There will be those who argue that this page has already been turned, but they are wrong. It was an unknown thought in Adelaide, for no one could peek into the future and see what Dhoni would do on THAT fifth day at the MCG. And in Sydney, that page was merely lifted to turn it over afresh. It can also be argued that this new chapter in Indian Test cricket history began when Kohli took full charge in the one-off Test in Bangladesh.

But does that challenge even compare to the one waiting in the three-Test series in Sri Lanka? Bangladesh’s performance at home recently and Lanka’s loss to Pakistan do not support this argument. This is where the narrative takes center-stage. A one-off match at the end of a long season is just another tick-mark. A full-blown series at the start of a long season, with South Africa lurking on the horizon, is a different beast altogether.

In a one-off Test, strategy and planning isn’t long-term. You don’t even need a full squad, as seen by the lack of a replacement for KL Rahul when he was taken ill. For the Lanka tour, even a back-up wicketkeeper has been decided (although his name has not yet been revealed) and he is on standby, ready to fly in at a moment’s notice. It is a different preparation, a different standpoint, from both selectors’ and players’ points of view. Naturally, history should look at it differently.

 

Additionally, there is another difference that is already beginning to come through. And no, it is not to do with the five-bowler theory, which people conveniently forget Dhoni had been using for a long time. It is about how the selected squad, with every passing selectors’ meeting, is starting to get a make over. It is in keeping with how Kohli wants to take this team forward.

Take, for example, the Bangladesh Test squad. When Rahul took ill, there was no replacement sent forth, because Shikhar Dhawan was already there. If, by any chance, another replacement would have been needed at the eleventh hour, there was always Cheteshwar Pujara, but the team management had decided to continue with Rohit Sharma at number three.
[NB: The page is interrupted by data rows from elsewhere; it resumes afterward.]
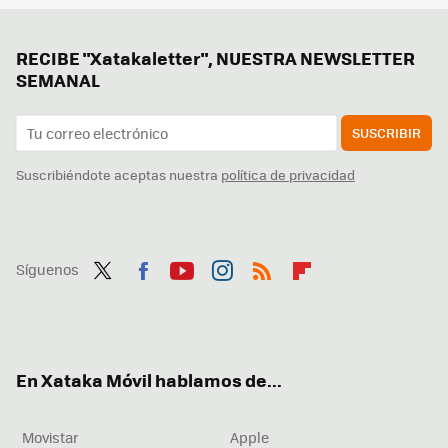
RECIBE "Xatakaletter", NUESTRA NEWSLETTER
SEMANAL
SUSCRIBIR
Suscribiéndote aceptas nuestra
política de privacidad
Síguenos
Twit
Fac
You
Inst
RSS
Flip
ter
ebo
tub
agr
boa
ok
e
am
rd
En Xataka Móvil hablamos de...
Movistar
Apple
Then, there is the number six spot. The management is wasting no time looking for an apt replacement for Dhoni, and backing Wriddhiman Saha for as long as they can. It took Indian cricket many years to find a world-class keeper-batsman, and while Saha is one for the short term, and that too not in all formats yet, the new search ought to begin proper and now. Even so, backing a player who is already entrenched in the Indian dressing room is in keeping with management’s long-standing policy.

Another small difference of opinion begins to appear when you look at the pace department. Dhoni wanted decent pace from his bowlers, but favoured bowlers who had line and length. Over the years, he had seen the wayward likes of Ashish Nehra and S Sreesanth get spanked, whilst Zaheer Khan’s discipline was amply rewarded. Kohli, meanwhile, wants to unleash the likes of Umesh Yadav and Varun Aaron on the opposition.

Last, but not the least, there is the small matter of Harbhajan Singh’s return to the Test fold ahead of the Bangladesh tour, and chief selector Sandeep Patil explicitly stating that Ravindra Jadeja had been dropped. In fact, follow this spinner-lead a little longer and you start seeing the change in mindset from Dhoni to Kohli in more depth.

As a wicket-keeper-captain, the former wanted more control (also keeping in line with his more discipline from fast bowlers theory) when he knew that twenty wickets weren’t easy to come by. Over time, the likes of Harbhajan Singh and Amit Mishra had been tried and tested, and he found that Jadeja exerted that control; even more than R Ashwin in overseas conditions, at times.

In this new role as skipper, Kohli wants to explore all the options while looking at ways to take twenty wickets. For that, he is willing to bench Ashwin and Jadeja, while playing Karn Sharma, and bring Harbhajan and then Mishra into the fold in successive Test series. Again, he just wants to take twenty wickets, period. He will try all tricks available in the book, old or new.

In time, maybe he will learn that Dhoni was right to look for control and discipline, even caution. Or alternately, maybe he will be proven right himself, with renewed enthusiasm from the two returning spinners helping him in the matter.

Either way, it is Kohli’s prerogative to find out, and on his own terms. It is his team now, after all.